What you will do. Every record below is to be restated word for word, and no picture is to be copied.

Dataset entries.

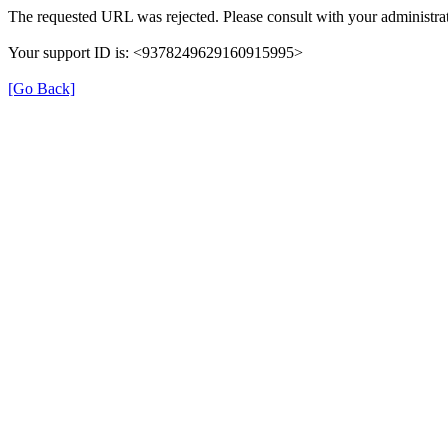
The requested URL was rejected. Please consult with your administrat
Your support ID is: <9378249629160915995>
[Go Back]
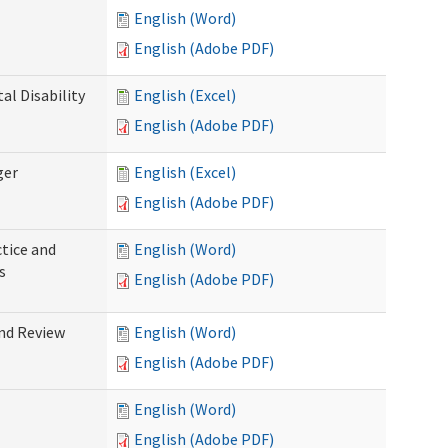
English (Word)
English (Adobe PDF)
l Disability
English (Excel)
English (Adobe PDF)
ger
English (Excel)
English (Adobe PDF)
tice and
English (Word)
s
English (Adobe PDF)
nd Review
English (Word)
English (Adobe PDF)
English (Word)
English (Adobe PDF)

Response.
The requested URL was rejected. Please consult with your administrat
Your support ID is: <9378249629160915995>
[Go Back]
English (Word)
English (Adobe PDF)
l Disability
English (Excel)
English (Adobe PDF)
ger
English (Excel)
English (Adobe PDF)
tice and
English (Word)
s
English (Adobe PDF)
nd Review
English (Word)
English (Adobe PDF)
English (Word)
English (Adobe PDF)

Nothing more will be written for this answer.